В начале августа «Армия Индусов» достигла Кабула, и после тридцатилетнего изгнания марионетка лорда Окленда, шах Шуя, въехал в столичный город Афганистана, в то время как его народ стоял в угрюмом молчании. Маркос прибыл в Кабул через перевал Кхибер с авангардом живописно разодетой армии под командованием сына шаха Шуи и по приезде попросил разрешения сложить с себя обязанности адъютанта, желая найти для себя более полезное применения. Этого он добился моментально, так как на протяжении всего того года и последующего Дост Мохаммед совершал грабительские набеги и против него проводились бесчисленные карательные экспедиции, так же как и против тех лидеров, которые отказывались принять верховную власть Шаха Шуи.
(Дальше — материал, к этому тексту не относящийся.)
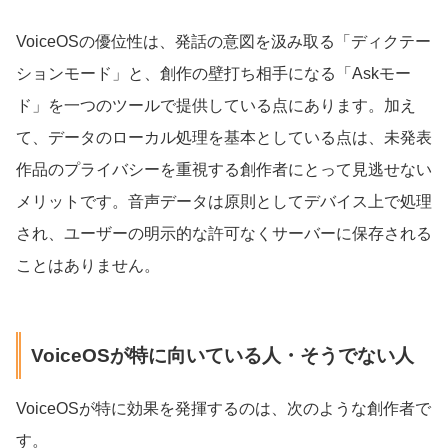
VoiceOSの優位性は、発話の意図を汲み取る「ディクテー
ションモード」と、創作の壁打ち相手になる「Askモー
ド」を一つのツールで提供している点にあります。加え
て、データのローカル処理を基本としている点は、未発表
作品のプライバシーを重視する創作者にとって見逃せない
メリットです。音声データは原則としてデバイス上で処理
され、ユーザーの明示的な許可なくサーバーに保存される
ことはありません。
VoiceOSが特に向いている人・そうでない人
VoiceOSが特に効果を発揮するのは、次のような創作者で
す。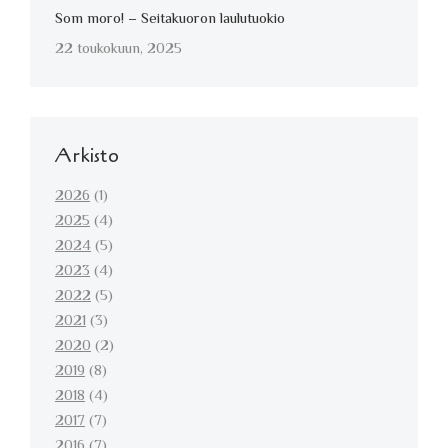
Som moro! – Seitakuoron laulutuokio
22 toukokuun, 2025
Arkisto
2026
(1)
2025
(4)
2024
(5)
2023
(4)
2022
(5)
2021
(3)
2020
(2)
2019
(8)
2018
(4)
2017
(7)
2016
(7)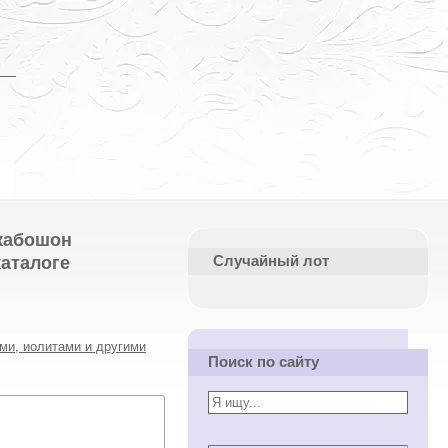
 кабошон
каталоге
Случайный лот
ми, иолитами и другими
Поиск по сайту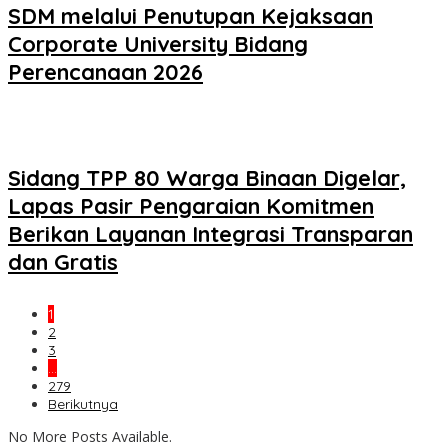
SDM melalui Penutupan Kejaksaan
Corporate University Bidang
Perencanaan 2026
Sidang TPP 80 Warga Binaan Digelar,
Lapas Pasir Pengaraian Komitmen
Berikan Layanan Integrasi Transparan
dan Gratis
1
2
3
…
279
Berikutnya
No More Posts Available.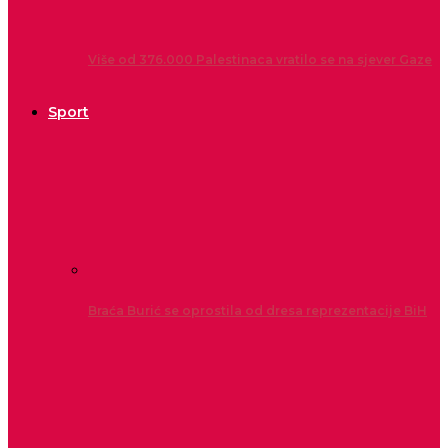
Više od 376.000 Palestinaca vratilo se na sjever Gaze
Sport
Braća Burić se oprostila od dresa reprezentacije BiH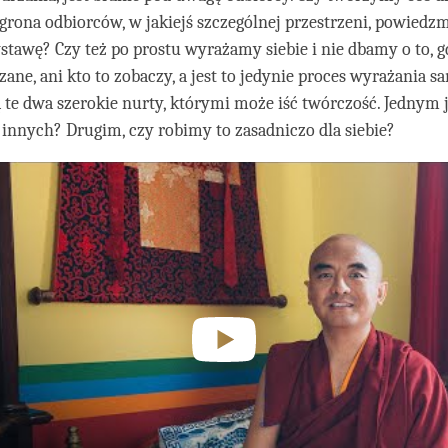
grona odbiorców, w jakiejś szczególnej przestrzeni, powiedz
tawę? Czy też po prostu wyrażamy siebie i nie dbamy o to, g
zane, ani kto to zobaczy, a jest to jedynie proces wyrażania s
są te dwa szerokie nurty, którymi może iść twórczość. Jednym j
 innych? Drugim, czy robimy to zasadniczo dla siebie?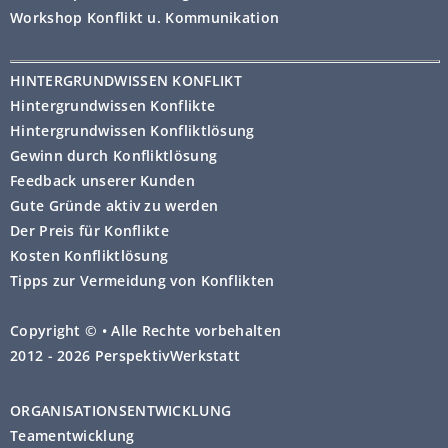
Workshop Konflikt u. Kommunikation
HINTERGRUNDWISSEN KONFLIKT
Hintergrundwissen Konflikte
Hintergrundwissen Konfliktlösung
Gewinn durch Konfliktlösung
Feedback unserer Kunden
Gute Gründe aktiv zu werden
Der Preis für Konflikte
Kosten Konfliktlösung
Tipps zur Vermeidung von Konflikten
Copyright © • Alle Rechte vorbehalten
2012 - 2026 PerspektivWerkstatt
ORGANISATIONSENTWICKLUNG
Teamentwicklung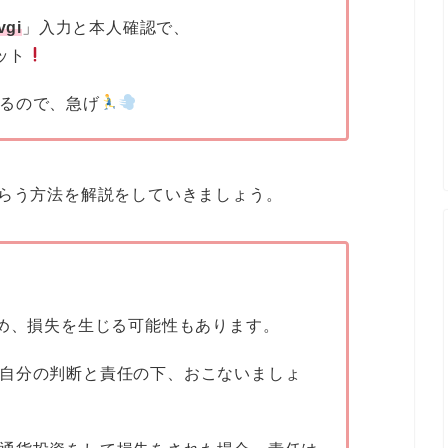
vgi
」入力と本人確認で、
ット
るので、急げ
もらう方法を解説をしていきましょう。
ため、損失を生じる可能性もあります。
自分の判断と責任の下、おこないましょ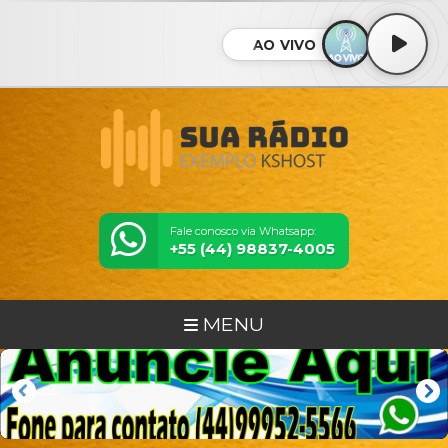
AO VIVO
Fale conosco via Whatsapp:
+55 (44) 98837-4005
MENU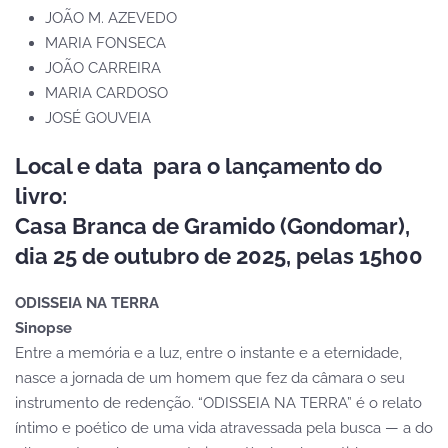
JOÃO M. AZEVEDO
MARIA FONSECA
JOÃO CARREIRA
MARIA CARDOSO
JOSÉ GOUVEIA
Local e data para o lançamento do
livro:
Casa Branca de Gramido (Gondomar),
dia 25 de outubro de 2025, pelas 15h00
ODISSEIA NA TERRA
Sinopse
Entre a memória e a luz, entre o instante e a eternidade,
nasce a jornada de um homem que fez da câmara o seu
instrumento de redenção. “ODISSEIA NA TERRA” é o relato
íntimo e poético de uma vida atravessada pela busca — a do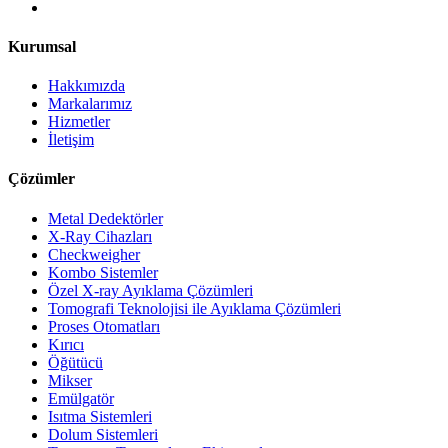
Kurumsal
Hakkımızda
Markalarımız
Hizmetler
İletişim
Çözümler
Metal Dedektörler
X-Ray Cihazları
Checkweigher
Kombo Sistemler
Özel X-ray Ayıklama Çözümleri
Tomografi Teknolojisi ile Ayıklama Çözümleri
Proses Otomatları
Kırıcı
Öğütücü
Mikser
Emülgatör
Isıtma Sistemleri
Dolum Sistemleri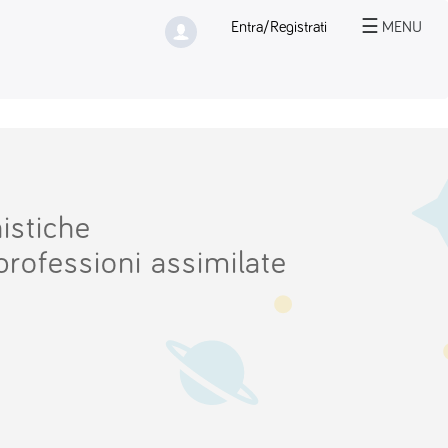
☰
Entra/Registrati
MENU
nistiche
 professioni assimilate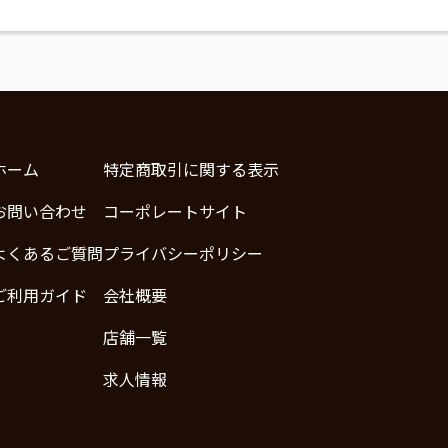
ホーム
特定商取引に関する表示
お問い合わせ
コーポレートサイト
よくあるご質問
プライバシーポリシー
ご利用ガイド
会社概要
店舗一覧
求人情報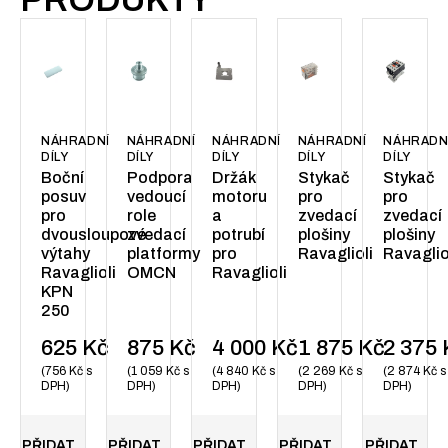
NÁHRADNÍ
NÁHRADNÍ
NÁHRADNÍ
NÁHRADNÍ
NÁHRADN
DÍLY
DÍLY
DÍLY
DÍLY
DÍLY
Boční
Podpora
Držák
Stykač
Stykač
posuv
vedoucí
motoru
pro
pro
pro
role
a
zvedací
zvedací
dvousloupové
zvedací
potrubí
plošiny
plošiny
výtahy
platformy
pro
Ravaglioli
Ravaglio
Ravaglioli
OMCN
Ravaglioli
KPN
250
625
Kč
875
Kč
4 000
Kč
1 875
Kč
2 375
756
Kč
s
1 059
Kč
s
4 840
Kč
s
2 269
Kč
s
2 874
Kč
s
DPH
DPH
DPH
DPH
DPH
PŘIDAT
PŘIDAT
PŘIDAT
PŘIDAT
PŘIDAT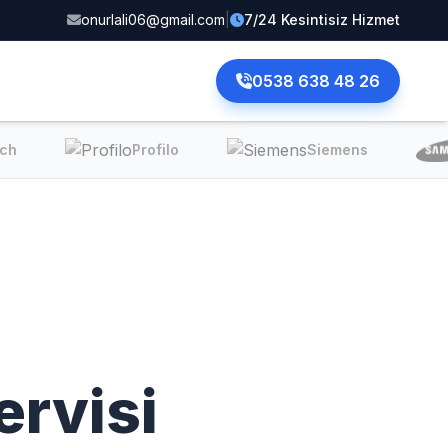
onurlali06@gmail.com
|
7/24 Kesintisiz Hizmet
0538 638 48 26
ch
Profilo
Siemens
ervisi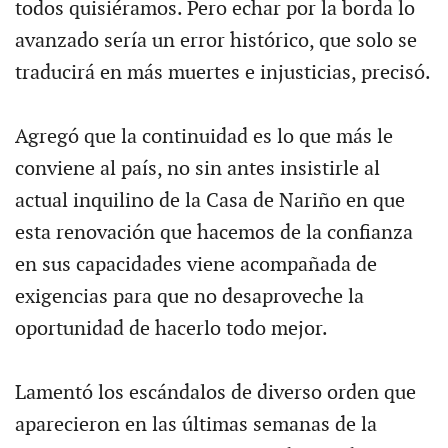
todos quisiéramos. Pero echar por la borda lo
avanzado sería un error histórico, que solo se
traducirá en más muertes e injusticias, precisó.
Agregó que la continuidad es lo que más le
conviene al país, no sin antes insistirle al
actual inquilino de la Casa de Nariño en que
esta renovación que hacemos de la confianza
en sus capacidades viene acompañada de
exigencias para que no desaproveche la
oportunidad de hacerlo todo mejor.
Lamentó los escándalos de diverso orden que
aparecieron en las últimas semanas de la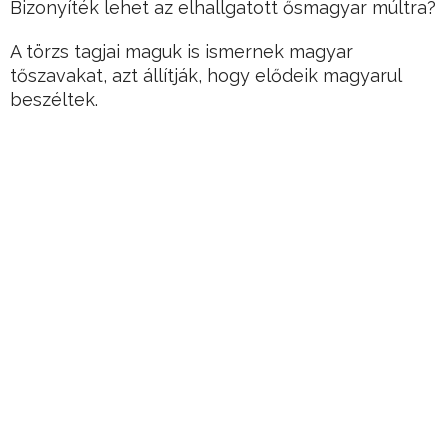
Bizonyíték lehet az elhallgatott ősmagyar múltra?
A törzs tagjai maguk is ismernek magyar
tőszavakat, azt állítják, hogy elődeik magyarul
beszéltek.
Hirdetés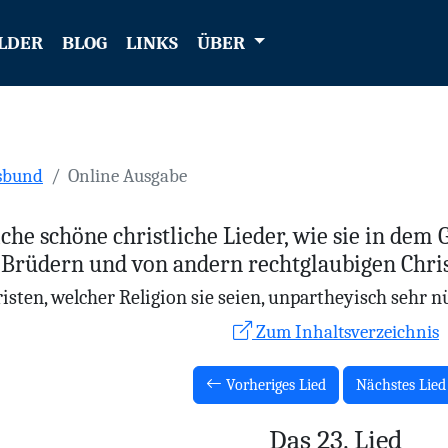
LDER
BLOG
LINKS
ÜBER
sbund
Online Ausgabe
liche schöne christliche Lieder, wie sie in dem
Brüdern und von andern rechtglaubigen Chris
isten, welcher Religion sie seien, unpartheyisch sehr 
Zum Inhaltsverzeichnis
Vorheriges Lied
Nächstes Lie
Das 23. Lied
Однако смерть, которую искал Маркос, обходила его стороной, а усталость, холод и нервное возбуждение после вооруженных столкновений часто отвлекала его от боли утраты.
В прекрасном, розового цвета мозаичном дворце города Лакноу дочь Сабрины росла и расцветала. Ее среди домочадцев прозвали «Маленькой жемчужиной» из-за белизны ее кожи и из-за имени Винтер.
Девочку укладывали в комнате, принадлежавшей раньше Сабрине, ее глаза скользили по ярко раскрашенным стенам, изображавшим деревья и цветы в Персидском стиле, рельефно выступающие на плоскости стены отлично отполированными фрагментами штукатурки, напоминавшими разноцветный мрамор. По мере того, как она подрастала и уже могла ползком передвигаться по комнате, она целые часы могла проводить, ощупывая своими маленькими ручками замысловатые фигуры цветов, прослеживая их стилизованные изгибы своим крохотным пальчиком. Они были ее первыми игрушками и ее первым воспоминанием, поэтому в последующие годы в ее воспоминаниях о своих ранних днях было ощущение, что она находилась в сказочном саду, в котором играла, ела и спала, окруженная чудесными цветами и удивительными, прекрасными птицами, настолько ручными, что она могла их касаться, ласкать и гладить.
Каждое животное и каждая птица на тех разноцветных фризах имели собственное имя, и среди них был один, который пользовался ее особой любовью — самый первый, до которого смогли дотянуться ее маленькие, любопытные ручонки. Стилизованный попугай с мудрым выражением глаз, держащий клюв открытым, привлекая к себе внимание. Его звали Фиришта по имени знаменитого мусульманского историка, который жил во дни Акбара и Джехангира, и Азиза, леди-магометанка делала вид, будто это Фиришта рассказывал девочке столько историй об умерших Моголах, потомках завоевателей Индии, и о многочисленных героях, о которых дети любят слушать. Леди-магометанка начинала их словами: «Фиришта говорит…», так что для дочери Сабрины Фиришта еще долго казался живым и способным разговаривать. Когда она стала старше и когда наступали жаркие дни, она подходила к замечательной лепной стене, прижималась своей маленькой щечкой к гладкой, прохладной, зеленой поверхности Фиришты и разговаривала с ним, как если бы он был ее другом или товарищем по играм.
Хуанита несколько раз пыталась надеть на свою племянницу европейскую одежду, однако по сравнению со свободными шелковыми и муслиновыми нарядами, в которые одевались другие дети Гулаб-Махала, европейская одежда казалась тесной и неудобной. Леди-магометанка настойчиво убеждала ее, что поскольку с ребенком обращались так же, как Хуанита со своей собственной дочерью, было бы неразумно так пеленать маленького ребенка на иностранный манер. Со временем настал момент, когда отец забрал ее из-под опеки и она переехала жить в Каса де лос Павос Реалес. Попытки одевать дочь Сабрины по европейской моде были в конце концов оставлены, и она стала носить свободные шелковые шальвары, тонкую, до колен, с короткими рукавами тунику и на голове тонкий, просвечивающий шарф, что было копией собственного костюма леди-магометанки, к которому Зобейда добавила серебряные украшения на запястьях, что было пределом мечтаний ребенка.